Entrer dans Les ouvertures c’est comme si on regardait des vitraux, il y a ce jeu de lumière, à travers lesquelles on observe des personnages qui ont probablement existé et sont transformés en art, qui prennent vie grâce aux jeux de couleurs, de lumière. Son avis lors de la traduction de cet ouvrage a été important pour savoir si tous ces jeux de lumières et de couleurs des trois vitraux, qui forment les trois parties du livre, étaient bien reconstruits en français.
Comment définiriez-vous le style d’Antonio Moresco ?
Laurent Lombard : Le style d’Antonio Moresco est un style très délicat, très fragile ; il y a une musique, qui doit être rendue dans la traduction. Cette musique fait en sorte que jamais le texte ne sombre dans un genre déterminé : ni le tragique, ni le pathétique, ni le comique… La délicatesse vient de cette façon que l’auteur a d’entraîner le lecteur comme sur une crête où ce dernier marche sans jamais verser dans une émotion particulière. C’est encore là l’idée du trouble : on ne sait pas si on est dans le crépuscule du matin ou celui du soir.

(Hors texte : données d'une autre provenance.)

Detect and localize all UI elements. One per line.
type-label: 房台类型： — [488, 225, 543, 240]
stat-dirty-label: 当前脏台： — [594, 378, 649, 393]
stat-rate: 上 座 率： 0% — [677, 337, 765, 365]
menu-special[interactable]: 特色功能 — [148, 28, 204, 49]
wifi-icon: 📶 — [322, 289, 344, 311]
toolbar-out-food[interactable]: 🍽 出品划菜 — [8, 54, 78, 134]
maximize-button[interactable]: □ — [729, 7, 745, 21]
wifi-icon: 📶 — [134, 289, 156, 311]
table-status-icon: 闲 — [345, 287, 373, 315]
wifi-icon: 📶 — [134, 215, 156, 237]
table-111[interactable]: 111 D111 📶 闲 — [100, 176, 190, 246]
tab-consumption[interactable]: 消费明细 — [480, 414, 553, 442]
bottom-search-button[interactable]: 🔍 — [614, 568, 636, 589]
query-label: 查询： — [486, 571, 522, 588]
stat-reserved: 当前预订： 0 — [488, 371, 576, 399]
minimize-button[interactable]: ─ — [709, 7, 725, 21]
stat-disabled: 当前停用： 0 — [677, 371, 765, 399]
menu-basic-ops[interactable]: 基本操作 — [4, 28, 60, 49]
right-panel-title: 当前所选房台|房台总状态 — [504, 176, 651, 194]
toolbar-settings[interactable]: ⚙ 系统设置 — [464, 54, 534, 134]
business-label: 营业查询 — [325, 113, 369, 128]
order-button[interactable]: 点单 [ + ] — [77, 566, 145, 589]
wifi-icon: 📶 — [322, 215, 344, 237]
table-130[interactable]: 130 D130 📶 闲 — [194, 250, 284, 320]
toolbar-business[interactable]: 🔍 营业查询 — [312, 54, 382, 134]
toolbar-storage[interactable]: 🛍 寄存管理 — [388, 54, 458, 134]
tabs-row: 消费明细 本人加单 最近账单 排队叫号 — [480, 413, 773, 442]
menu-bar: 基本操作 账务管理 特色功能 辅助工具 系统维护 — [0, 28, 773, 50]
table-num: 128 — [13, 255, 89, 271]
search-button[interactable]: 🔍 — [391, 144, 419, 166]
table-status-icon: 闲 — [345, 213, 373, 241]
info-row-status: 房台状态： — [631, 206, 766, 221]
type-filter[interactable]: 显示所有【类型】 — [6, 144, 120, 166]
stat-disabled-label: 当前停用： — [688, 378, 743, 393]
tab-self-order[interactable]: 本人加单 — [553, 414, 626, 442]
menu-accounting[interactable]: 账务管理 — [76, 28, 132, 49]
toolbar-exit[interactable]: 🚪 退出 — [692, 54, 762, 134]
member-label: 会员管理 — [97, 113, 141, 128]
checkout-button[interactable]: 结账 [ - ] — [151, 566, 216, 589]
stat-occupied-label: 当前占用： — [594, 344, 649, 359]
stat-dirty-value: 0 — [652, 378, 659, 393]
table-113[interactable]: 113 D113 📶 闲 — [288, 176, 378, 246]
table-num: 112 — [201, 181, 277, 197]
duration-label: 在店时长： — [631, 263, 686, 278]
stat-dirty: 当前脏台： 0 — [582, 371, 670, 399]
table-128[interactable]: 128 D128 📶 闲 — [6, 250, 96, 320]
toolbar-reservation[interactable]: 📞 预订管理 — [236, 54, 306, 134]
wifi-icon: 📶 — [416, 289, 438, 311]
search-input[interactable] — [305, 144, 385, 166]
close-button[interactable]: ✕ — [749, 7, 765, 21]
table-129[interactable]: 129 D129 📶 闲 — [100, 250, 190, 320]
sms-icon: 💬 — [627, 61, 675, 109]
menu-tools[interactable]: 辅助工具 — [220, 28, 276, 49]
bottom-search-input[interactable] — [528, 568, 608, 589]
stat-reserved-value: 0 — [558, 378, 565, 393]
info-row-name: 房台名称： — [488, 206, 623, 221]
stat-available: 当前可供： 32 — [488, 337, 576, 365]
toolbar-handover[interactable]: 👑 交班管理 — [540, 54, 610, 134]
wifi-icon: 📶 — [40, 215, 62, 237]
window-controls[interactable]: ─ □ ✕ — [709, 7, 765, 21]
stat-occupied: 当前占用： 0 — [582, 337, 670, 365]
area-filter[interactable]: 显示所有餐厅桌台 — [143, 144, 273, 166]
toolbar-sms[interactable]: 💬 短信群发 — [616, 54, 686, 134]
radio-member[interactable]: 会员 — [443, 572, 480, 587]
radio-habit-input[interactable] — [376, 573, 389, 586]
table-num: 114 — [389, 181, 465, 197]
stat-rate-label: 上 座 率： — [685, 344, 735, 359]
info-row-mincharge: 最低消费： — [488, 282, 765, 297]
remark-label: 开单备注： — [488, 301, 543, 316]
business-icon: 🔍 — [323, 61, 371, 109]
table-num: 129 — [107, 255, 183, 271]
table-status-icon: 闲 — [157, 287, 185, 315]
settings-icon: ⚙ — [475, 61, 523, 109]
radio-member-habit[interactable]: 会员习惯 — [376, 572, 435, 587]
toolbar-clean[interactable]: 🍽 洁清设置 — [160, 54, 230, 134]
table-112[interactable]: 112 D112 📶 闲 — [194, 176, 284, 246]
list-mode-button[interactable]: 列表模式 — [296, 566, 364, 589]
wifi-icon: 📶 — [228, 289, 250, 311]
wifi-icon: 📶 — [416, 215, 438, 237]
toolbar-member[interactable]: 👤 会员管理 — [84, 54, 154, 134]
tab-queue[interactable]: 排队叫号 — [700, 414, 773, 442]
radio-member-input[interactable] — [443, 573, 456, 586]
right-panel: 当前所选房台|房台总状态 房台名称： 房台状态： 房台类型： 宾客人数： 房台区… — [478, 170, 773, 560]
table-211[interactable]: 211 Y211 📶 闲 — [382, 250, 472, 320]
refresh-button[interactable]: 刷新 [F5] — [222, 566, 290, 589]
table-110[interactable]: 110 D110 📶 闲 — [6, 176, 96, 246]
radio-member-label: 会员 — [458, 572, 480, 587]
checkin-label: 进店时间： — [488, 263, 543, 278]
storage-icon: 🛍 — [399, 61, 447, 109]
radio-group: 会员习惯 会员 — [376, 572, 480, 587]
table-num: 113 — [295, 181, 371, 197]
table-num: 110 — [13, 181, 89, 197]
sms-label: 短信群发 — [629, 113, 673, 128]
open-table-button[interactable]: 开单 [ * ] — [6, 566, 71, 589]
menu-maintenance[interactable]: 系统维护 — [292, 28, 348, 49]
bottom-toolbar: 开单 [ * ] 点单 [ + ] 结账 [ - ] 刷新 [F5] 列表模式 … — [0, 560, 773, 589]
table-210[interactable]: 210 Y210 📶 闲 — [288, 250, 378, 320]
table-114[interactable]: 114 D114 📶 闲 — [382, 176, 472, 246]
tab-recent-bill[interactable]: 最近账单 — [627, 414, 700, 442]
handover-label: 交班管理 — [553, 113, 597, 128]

En fait, le véritable trouble vient de ce que Moresco réunit ces deux crépuscules : le matin et le soir ne s’opposent plus, mais s’enlacent comme s’ils étaient une seule et même chose. Et c’est toute la construction des antagonismes de notre réalité culturelle, sociale et politique qui est pris dans cette mécanique. Les éléments qui forment les antagonismes ne sont plus dans un état d’opposition, mais deviennent compatibles et compossibles. L’un des défis lancés par la traduction des textes de Moresco est qu’il faut être particulièrement vigilant à choisir le mot idoine et éviter ceux, les synonymes d’un même mot par exemple, qui pourrait gêner la liberté du lecteur, l’installer dans une émotion préconçue et, partant, donner au texte une teinte d’un genre particulier...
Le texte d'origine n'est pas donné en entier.